The Seybold Report on Internet Publishing
Special to XML.com

A week after Oracle announced a big XML push IBM threw its weight behind the standard, launching yesterday its own XML Web site, making available 10 free XML Java applications, and demonstrating a Java-based PGML viewer it is building with Adobe.

The launch of IBM's XML site underscores the company's long history in generic markup (it invented GML, the precursor to SGML that preceded XML), highlights its current efforts to influence the W3C standards-making process, and will serve as a vehicle for the company to reach customers and developers interested in XML.

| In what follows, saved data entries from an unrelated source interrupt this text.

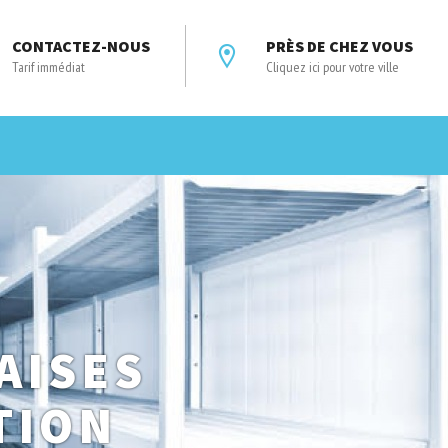
CONTACTEZ-NOUS
PRÈS DE CHEZ VOUS
Tarif immédiat
Cliquez ici pour votre ville
AISES
TION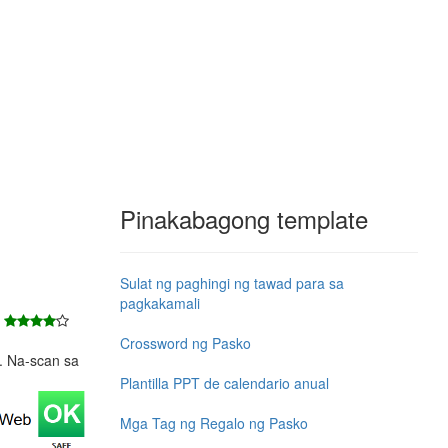
Pinakabagong template
Sulat ng paghingi ng tawad para sa
pagkakamali
8
Crossword ng Pasko
e. Na-scan sa
Plantilla PPT de calendario anual
Mga Tag ng Regalo ng Pasko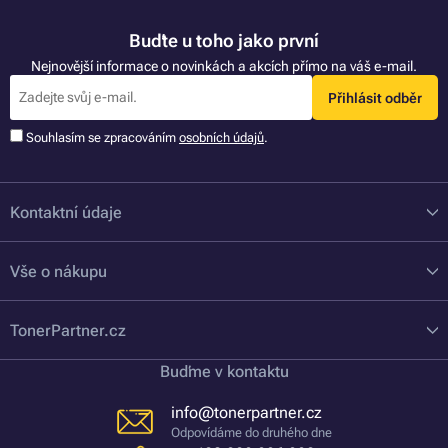
Buďte u toho jako první
Nejnovější informace o novinkách a akcích přímo na váš e-mail.
Přihlásit odběr
Souhlasím se zpracováním
osobních údajů
.
Kontaktní údaje
Vše o nákupu
TonerPartner.cz
Buďme v kontaktu
info@tonerpartner.cz
Odpovídáme do druhého dne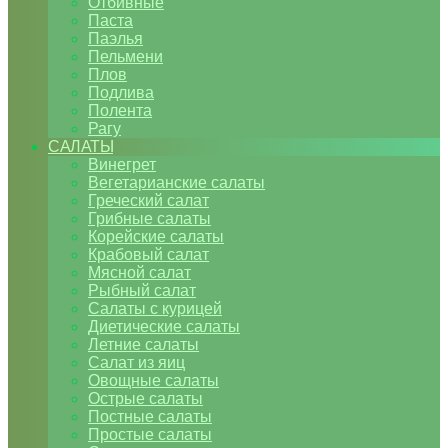
Отбивные
Паста
Паэлья
Пельмени
Плов
Подлива
Полента
Рагу
САЛАТЫ
Винегрет
Вегетарианские салаты
Греческий салат
Грибные салаты
Корейские салаты
Крабовый салат
Мясной салат
Рыбный салат
Салаты с курицей
Диетические салаты
Летние салаты
Салат из яиц
Овощные салаты
Острые салаты
Постные салаты
Простые салаты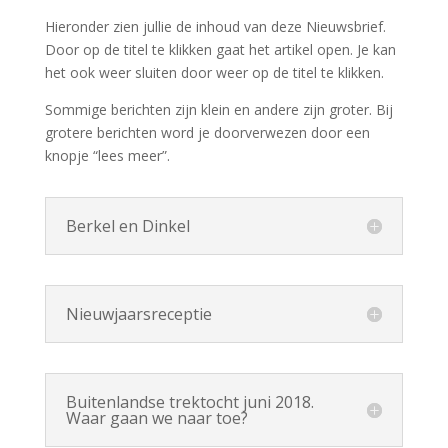
Hieronder zien jullie de inhoud van deze Nieuwsbrief.
Door op de titel te klikken gaat het artikel open. Je kan
het ook weer sluiten door weer op de titel te klikken.
Sommige berichten zijn klein en andere zijn groter. Bij
grotere berichten word je doorverwezen door een
knopje “lees meer”.
Berkel en Dinkel
Nieuwjaarsreceptie
Buitenlandse trektocht juni 2018.
Waar gaan we naar toe?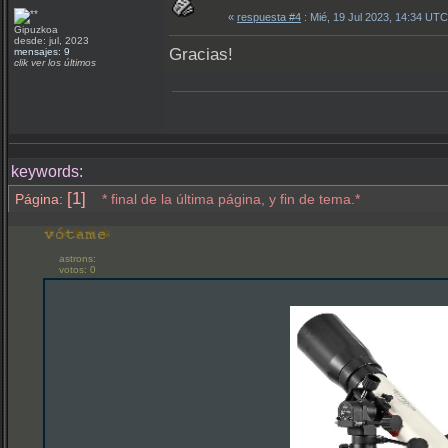
«
respuesta #4
: Mié, 19 Jul 2023, 14:34 UTC
Gipuzkoa
desde: jul, 2023
Gracias!
mensajes: 9
clik ver los últimos
keywords:
[1]
Página:
* final de la última página, y fin de tema.*
astrons:
votos: 0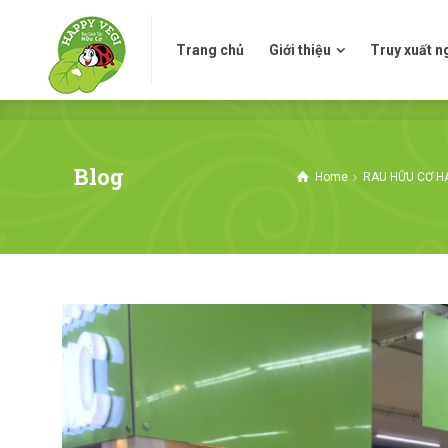
Trang chủ
Giới thiệu
Truy xuấ
Trang chủ
Giới thiệu
Truy xuất 
Blog
Home
RAU HỮU CƠ H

The 10 software applications -- nine of which are new -- are being made available on IBM's AlphaWorks site, which is devoted to bringing IBM research out to the developer community. They showcase IBM's interest in marrying XML and Java technologies.

Among the new tools one we especially like is The XML Editor Maker, which automatically generates visual editors from DTDs. In the demonstration we saw, it looked ideal for creating forms-based data-entry tools, such as one might use for entering metadata.

Another cool tool is DataCraft, which provides XML views of databases and makes it easier to publish XML forms on the Web. The current tool works with IBM's DB/2 and Microsoft Access.

Publishers may be particularly interested in PatML, a pattern match and replacement tool, and TeXML, which turns XML into the TeX formatting language.

Also new is the Bean Markup Language (BML), an XML-based language for accessing and configuring Java beans. BML includes both an interpreter that creates the desired bean hierarchy and a compiler that creates Java code.

The other programs include XML BeanMaker, which creates Java bean classes from DTDs; XML TreeDiff, which differentiates document trees inside the Document Object Model; and the XML Productivity Kit for Java, which includes IBM's previously released XML Parser for Java.